Like I said I'm just about to snap and call it quits because I just don't feel like I'm in relationship with someone that's on my side. Shouldn't a girlfriend be supportive of their boyfriend while he's looking for work, and not questioning whether or not I'm sleeping all day and goofing off? Granted I'm not looking for work 8 hours a day, but who sits there and says that to someone who applied for an hourly job at Target and got rejected lol? On her days off I get it thrown in my face that I'm not looking for jobs because I want to spend time with her and get out of the house since I really don't the other 5 days. I just feel like I'm getting belittled by an ******* who has issues.

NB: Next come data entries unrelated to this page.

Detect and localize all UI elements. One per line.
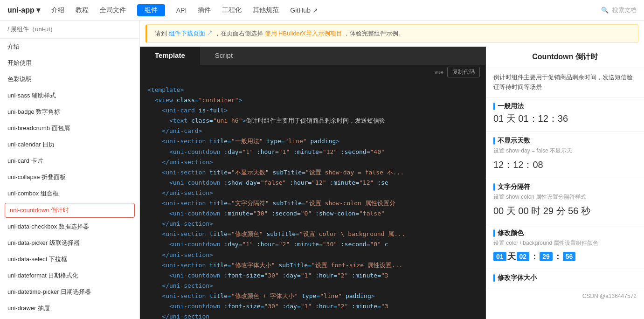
demo-title-1: 不显示天数 — [493, 137, 637, 145]
badge-sep: 天 — [507, 251, 516, 262]
panels: Template Script vue 复制代码 <template> <vie… — [140, 47, 644, 319]
demo-subtitle-1: 设置 show-day = false 不显示天 — [493, 147, 637, 155]
demo-section-2: 文字分隔符设置 show-colon 属性设置分隔符样式00 天 00 时 29… — [486, 178, 644, 224]
sidebar-item-countdown[interactable]: uni-countdown 倒计时 — [5, 203, 135, 218]
demo-section-4: 修改字体大小 — [486, 269, 644, 289]
nav-item-global[interactable]: 全局文件 — [100, 6, 126, 14]
demo-title-2: 文字分隔符 — [493, 183, 637, 191]
demo-section-0: 一般用法01 天 01：12：36 — [486, 97, 644, 132]
top-nav: uni-app ▾ 介绍 教程 全局文件 组件 API 插件 工程化 其他规范 … — [0, 0, 644, 21]
demo-section-3: 修改颜色设置 color \ background 属性设置组件颜色01天02：… — [486, 224, 644, 269]
code-panel: Template Script vue 复制代码 <template> <vie… — [140, 47, 485, 319]
badge-blue: 56 — [563, 252, 576, 261]
sidebar-item-data-select[interactable]: uni-data-select 下拉框 — [0, 251, 139, 268]
demo-subtitle-3: 设置 color \ background 属性设置组件颜色 — [493, 239, 637, 247]
sidebar-item-data-checkbox[interactable]: uni-data-checkbox 数据选择器 — [0, 219, 139, 235]
nav-item-github[interactable]: GitHub ↗ — [290, 7, 318, 14]
demo-badges-3: 01天02：29：56 — [493, 251, 637, 262]
sidebar-item-easyinput[interactable]: uni-easyinput 增强输入框 — [0, 317, 139, 319]
sidebar-item-combox[interactable]: uni-combox 组合框 — [0, 186, 139, 202]
sidebar-item-card[interactable]: uni-card 卡片 — [0, 153, 139, 169]
code-tabs: Template Script — [140, 47, 485, 65]
banner-link2[interactable]: 使用 HBuilderX导入示例项目 — [265, 30, 342, 37]
tab-template[interactable]: Template — [140, 47, 200, 65]
content-area: 请到 组件下载页面 ↗ ，在页面右侧选择 使用 HBuilderX导入示例项目 … — [140, 21, 644, 319]
nav-item-intro[interactable]: 介绍 — [51, 6, 64, 14]
demo-value-0: 01 天 01：12：36 — [493, 112, 637, 125]
code-content[interactable]: <template> <view class="container"> <uni… — [140, 79, 485, 319]
sidebar-item-badge[interactable]: uni-badge 数字角标 — [0, 104, 139, 120]
demo-section-1: 不显示天数设置 show-day = false 不显示天12：12：08 — [486, 132, 644, 178]
sidebar-item-breadcrumb[interactable]: uni-breadcrumb 面包屑 — [0, 120, 139, 137]
badge-blue: 01 — [493, 252, 506, 261]
logo-arrow-icon: ▾ — [36, 6, 40, 14]
demo-subtitle-2: 设置 show-colon 属性设置分隔符样式 — [493, 193, 637, 201]
csdn-credit: CSDN @a136447572 — [486, 289, 644, 303]
main-layout: / 展组件（uni-ui） 介绍 开始使用 色彩说明 uni-sass 辅助样式… — [0, 21, 644, 319]
badge-sep: ： — [530, 251, 539, 262]
search-icon: 🔍 — [601, 7, 609, 14]
code-toolbar: vue 复制代码 — [140, 65, 485, 79]
sidebar-item-collapse[interactable]: uni-collapse 折叠面板 — [0, 169, 139, 186]
nav-item-plugins[interactable]: 插件 — [198, 6, 211, 14]
tab-script[interactable]: Script — [200, 47, 248, 65]
right-panel-desc: 倒计时组件主要用于促销商品剩余时间，发送短信验证等待时间等场景 — [486, 68, 644, 97]
sidebar-item-data-picker[interactable]: uni-data-picker 级联选择器 — [0, 235, 139, 251]
right-panel-header: Countdown 倒计时 — [486, 47, 644, 68]
banner-text2: ，在页面右侧选择 — [215, 30, 265, 37]
sidebar-item-drawer[interactable]: uni-drawer 抽屉 — [0, 300, 139, 317]
copy-button[interactable]: 复制代码 — [447, 67, 480, 77]
nav-item-components[interactable]: 组件 — [137, 4, 165, 16]
nav-logo[interactable]: uni-app ▾ — [7, 6, 40, 14]
sidebar-header: / 展组件（uni-ui） — [0, 21, 139, 39]
badge-blue: 29 — [540, 252, 553, 261]
badge-blue: 02 — [517, 252, 530, 261]
nav-item-engineering[interactable]: 工程化 — [222, 6, 242, 14]
nav-item-tutorial[interactable]: 教程 — [76, 6, 89, 14]
banner-text3: ，体验完整组件示例。 — [344, 30, 404, 37]
sidebar-item-colors[interactable]: 色彩说明 — [0, 71, 139, 88]
nav-search: 🔍 搜索文档 — [601, 6, 637, 14]
demo-title-4: 修改字体大小 — [493, 274, 637, 282]
demo-title-3: 修改颜色 — [493, 229, 637, 237]
badge-sep: ： — [554, 251, 562, 262]
code-lang: vue — [435, 69, 443, 76]
nav-item-api[interactable]: API — [176, 7, 187, 14]
sidebar-item-start[interactable]: 开始使用 — [0, 55, 139, 71]
sidebar-item-calendar[interactable]: uni-calendar 日历 — [0, 137, 139, 153]
demo-title-0: 一般用法 — [493, 102, 637, 111]
right-panel: Countdown 倒计时 倒计时组件主要用于促销商品剩余时间，发送短信验证等待… — [485, 47, 644, 319]
sidebar-item-intro[interactable]: 介绍 — [0, 39, 139, 55]
banner-link1[interactable]: 组件下载页面 ↗ — [169, 30, 213, 37]
nav-item-other[interactable]: 其他规范 — [253, 6, 279, 14]
sidebar-item-datetime-picker[interactable]: uni-datetime-picker 日期选择器 — [0, 284, 139, 300]
info-banner: 请到 组件下载页面 ↗ ，在页面右侧选择 使用 HBuilderX导入示例项目 … — [145, 24, 638, 43]
demo-value-1: 12：12：08 — [493, 159, 637, 171]
search-label[interactable]: 搜索文档 — [612, 6, 637, 14]
demo-value-2: 00 天 00 时 29 分 56 秒 — [493, 205, 637, 217]
banner-text1: 请到 — [155, 30, 169, 37]
sidebar-item-sass[interactable]: uni-sass 辅助样式 — [0, 88, 139, 104]
sidebar: / 展组件（uni-ui） 介绍 开始使用 色彩说明 uni-sass 辅助样式… — [0, 21, 140, 319]
sidebar-item-dateformat[interactable]: uni-dateformat 日期格式化 — [0, 268, 139, 284]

Like tonight, I cook dinner and she can't help because she's looking at something online. When she finally does come she starts cutting something on a cutting board where I had just cut raw chicken. She then proceeds to get angry with me because she wanted more tomato's, I said "cut some more up then," and she decided to use the knife and cutting board where I just cut the raw chicken. For the love of God the fat that I had cut off the chicken was sitting on the cutting board and I get blamed for not telling her!

 

The best part of all this bs and I'll end this post which is dragging out now. So after all is said and done I'm picking up the newspaper and magazines she left on the couch and she complains that I am always picking up her things and moving them to random places... I put the ****ing newspaper on the table, where we always leave it, so she goes and grabs my pretzels and hides them :confused: I mean really, they are hidden somewhere in the house right now. Granted I move her ****, but it's always where it needs to be. Clothes on the floor get put in the hamper, paper on the floor gets put in a pile or in the garbage, jewelery laying around the house gets put in a box. So after she hides my food, she says "I don't think you like me anymore." :confused: This is a few hours after she tells me I'm not really looking for work which makes me feel like ****, gets upset that I didn't specifically tell her not to cut something on the cutting board with raw chicken fat on it, and hides my food. Oh I also spent 30 minutes helping her fix her virus infected computer right before all this, so I'm really feeling great when someone says "I don't think you like me anymore," and slams the bedroom door behind her. I really don't think I can keep this up much longer it's just really getting to be a bad sitution, any comments, questions, thoughts would really help out.